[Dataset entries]
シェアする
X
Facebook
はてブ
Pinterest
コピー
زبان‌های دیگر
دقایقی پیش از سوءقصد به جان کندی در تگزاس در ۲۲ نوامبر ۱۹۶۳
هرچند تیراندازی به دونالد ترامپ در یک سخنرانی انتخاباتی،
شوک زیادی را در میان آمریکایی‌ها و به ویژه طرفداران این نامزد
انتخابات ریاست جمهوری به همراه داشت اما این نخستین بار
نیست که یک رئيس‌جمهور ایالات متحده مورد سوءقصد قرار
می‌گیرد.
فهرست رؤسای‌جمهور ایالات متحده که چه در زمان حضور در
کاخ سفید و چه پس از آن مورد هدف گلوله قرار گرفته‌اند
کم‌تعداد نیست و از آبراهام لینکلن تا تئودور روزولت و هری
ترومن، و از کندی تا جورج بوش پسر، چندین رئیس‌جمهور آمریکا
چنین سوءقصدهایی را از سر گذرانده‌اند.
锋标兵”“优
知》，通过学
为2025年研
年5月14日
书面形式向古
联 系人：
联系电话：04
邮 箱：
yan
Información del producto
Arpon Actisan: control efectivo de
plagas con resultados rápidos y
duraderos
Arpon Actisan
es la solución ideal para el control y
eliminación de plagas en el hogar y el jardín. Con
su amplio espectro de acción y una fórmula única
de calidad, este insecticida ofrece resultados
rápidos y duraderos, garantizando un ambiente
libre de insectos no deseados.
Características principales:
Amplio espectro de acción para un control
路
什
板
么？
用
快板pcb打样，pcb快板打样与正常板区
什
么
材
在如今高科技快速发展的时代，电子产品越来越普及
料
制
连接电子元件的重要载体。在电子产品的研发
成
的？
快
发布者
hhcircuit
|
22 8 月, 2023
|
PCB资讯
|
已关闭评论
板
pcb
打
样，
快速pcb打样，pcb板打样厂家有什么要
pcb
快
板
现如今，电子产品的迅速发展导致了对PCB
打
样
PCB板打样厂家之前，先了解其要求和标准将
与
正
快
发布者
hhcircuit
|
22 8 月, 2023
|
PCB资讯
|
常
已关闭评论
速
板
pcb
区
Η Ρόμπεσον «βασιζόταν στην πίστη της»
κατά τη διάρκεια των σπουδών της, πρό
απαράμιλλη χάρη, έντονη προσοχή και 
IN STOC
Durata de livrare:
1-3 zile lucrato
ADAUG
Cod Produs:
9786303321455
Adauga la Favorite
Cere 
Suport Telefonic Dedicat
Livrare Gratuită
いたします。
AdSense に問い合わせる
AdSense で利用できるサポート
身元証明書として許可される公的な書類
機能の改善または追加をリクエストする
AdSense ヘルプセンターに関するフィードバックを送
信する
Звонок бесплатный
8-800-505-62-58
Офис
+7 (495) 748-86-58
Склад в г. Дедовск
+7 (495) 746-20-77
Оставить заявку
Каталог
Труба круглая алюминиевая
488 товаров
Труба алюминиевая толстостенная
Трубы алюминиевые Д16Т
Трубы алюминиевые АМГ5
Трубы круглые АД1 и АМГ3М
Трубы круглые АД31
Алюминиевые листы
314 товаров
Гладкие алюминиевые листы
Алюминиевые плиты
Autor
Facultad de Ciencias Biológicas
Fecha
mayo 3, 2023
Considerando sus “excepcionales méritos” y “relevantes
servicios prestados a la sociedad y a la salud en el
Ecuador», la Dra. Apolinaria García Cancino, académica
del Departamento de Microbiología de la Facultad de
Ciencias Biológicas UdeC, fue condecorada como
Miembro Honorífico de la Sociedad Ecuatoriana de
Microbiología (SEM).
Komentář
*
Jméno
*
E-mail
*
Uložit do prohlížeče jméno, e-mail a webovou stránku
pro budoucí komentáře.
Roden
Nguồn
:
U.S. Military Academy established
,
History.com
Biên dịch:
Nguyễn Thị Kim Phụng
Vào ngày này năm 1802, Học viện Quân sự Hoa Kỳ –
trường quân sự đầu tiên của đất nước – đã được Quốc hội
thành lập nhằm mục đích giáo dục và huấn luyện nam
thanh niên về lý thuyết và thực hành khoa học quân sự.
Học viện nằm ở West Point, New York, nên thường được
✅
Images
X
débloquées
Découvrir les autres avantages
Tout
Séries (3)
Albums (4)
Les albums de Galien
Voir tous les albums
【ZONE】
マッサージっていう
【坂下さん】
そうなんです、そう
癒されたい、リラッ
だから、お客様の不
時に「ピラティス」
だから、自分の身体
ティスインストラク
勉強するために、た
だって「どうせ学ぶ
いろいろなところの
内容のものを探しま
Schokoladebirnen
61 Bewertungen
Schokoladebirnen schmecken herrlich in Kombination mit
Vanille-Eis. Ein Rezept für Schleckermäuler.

**WORK TO BE COMPLETED:** Write all the data out again, word for word.

**ANSWER BOX:**
シェアする
X
Facebook
はてブ
Pinterest
コピー
زبان‌های دیگر
دقایقی پیش از سوءقصد به جان کندی در تگزاس در ۲۲ نوامبر ۱۹۶۳
هرچند تیراندازی به دونالد ترامپ در یک سخنرانی انتخاباتی،
شوک زیادی را در میان آمریکایی‌ها و به ویژه طرفداران این نامزد
انتخابات ریاست جمهوری به همراه داشت اما این نخستین بار
نیست که یک رئيس‌جمهور ایالات متحده مورد سوءقصد قرار
می‌گیرد.
فهرست رؤسای‌جمهور ایالات متحده که چه در زمان حضور در
کاخ سفید و چه پس از آن مورد هدف گلوله قرار گرفته‌اند
کم‌تعداد نیست و از آبراهام لینکلن تا تئودور روزولت و هری
ترومن، و از کندی تا جورج بوش پسر، چندین رئیس‌جمهور آمریکا
چنین سوءقصدهایی را از سر گذرانده‌اند.
锋标兵”“优
知》，通过学
为2025年研
年5月14日
书面形式向古
联 系人：
联系电话：04
邮 箱：
yan
Información del producto
Arpon Actisan: control efectivo de
plagas con resultados rápidos y
duraderos
Arpon Actisan
es la solución ideal para el control y
eliminación de plagas en el hogar y el jardín. Con
su amplio espectro de acción y una fórmula única
de calidad, este insecticida ofrece resultados
rápidos y duraderos, garantizando un ambiente
libre de insectos no deseados.
Características principales:
Amplio espectro de acción para un control
路
什
板
么？
用
快板pcb打样，pcb快板打样与正常板区
什
么
材
在如今高科技快速发展的时代，电子产品越来越普及
料
制
连接电子元件的重要载体。在电子产品的研发
成
的？
快
发布者
hhcircuit
|
22 8 月, 2023
|
PCB资讯
|
已关闭评论
板
pcb
打
样，
快速pcb打样，pcb板打样厂家有什么要
pcb
快
板
现如今，电子产品的迅速发展导致了对PCB
打
样
PCB板打样厂家之前，先了解其要求和标准将
与
正
快
发布者
hhcircuit
|
22 8 月, 2023
|
PCB资讯
|
常
已关闭评论
速
板
pcb
区
Η Ρόμπεσον «βασιζόταν στην πίστη της»
κατά τη διάρκεια των σπουδών της, πρό
απαράμιλλη χάρη, έντονη προσοχή και 
IN STOC
Durata de livrare:
1-3 zile lucrato
ADAUG
Cod Produs:
9786303321455
Adauga la Favorite
Cere 
Suport Telefonic Dedicat
Livrare Gratuită
いたします。
AdSense に問い合わせる
AdSense で利用できるサポート
身元証明書として許可される公的な書類
機能の改善または追加をリクエストする
AdSense ヘルプセンターに関するフィードバックを送
信する
Звонок бесплатный
8-800-505-62-58
Офис
+7 (495) 748-86-58
Склад в г. Дедовск
+7 (495) 746-20-77
Оставить заявку
Каталог
Труба круглая алюминиевая
488 товаров
Труба алюминиевая толстостенная
Трубы алюминиевые Д16Т
Трубы алюминиевые АМГ5
Трубы круглые АД1 и АМГ3М
Трубы круглые АД31
Алюминиевые листы
314 товаров
Гладкие алюминиевые листы
Алюминиевые плиты
Autor
Facultad de Ciencias Biológicas
Fecha
mayo 3, 2023
Considerando sus “excepcionales méritos” y “relevantes
servicios prestados a la sociedad y a la salud en el
Ecuador», la Dra. Apolinaria García Cancino, académica
del Departamento de Microbiología de la Facultad de
Ciencias Biológicas UdeC, fue condecorada como
Miembro Honorífico de la Sociedad Ecuatoriana de
Microbiología (SEM).
Komentář
*
Jméno
*
E-mail
*
Uložit do prohlížeče jméno, e-mail a webovou stránku
pro budoucí komentáře.
Roden
Nguồn
:
U.S. Military Academy established
,
History.com
Biên dịch:
Nguyễn Thị Kim Phụng
Vào ngày này năm 1802, Học viện Quân sự Hoa Kỳ –
trường quân sự đầu tiên của đất nước – đã được Quốc hội
thành lập nhằm mục đích giáo dục và huấn luyện nam
thanh niên về lý thuyết và thực hành khoa học quân sự.
Học viện nằm ở West Point, New York, nên thường được
✅
Images
X
débloquées
Découvrir les autres avantages
Tout
Séries (3)
Albums (4)
Les albums de Galien
Voir tous les albums
【ZONE】
マッサージっていう
【坂下さん】
そうなんです、そう
癒されたい、リラッ
だから、お客様の不
時に「ピラティス」
だから、自分の身体
ティスインストラク
勉強するために、た
だって「どうせ学ぶ
いろいろなところの
内容のものを探しま
Schokoladebirnen
61 Bewertungen
Schokoladebirnen schmecken herrlich in Kombination mit
Vanille-Eis. Ein Rezept für Schleckermäuler.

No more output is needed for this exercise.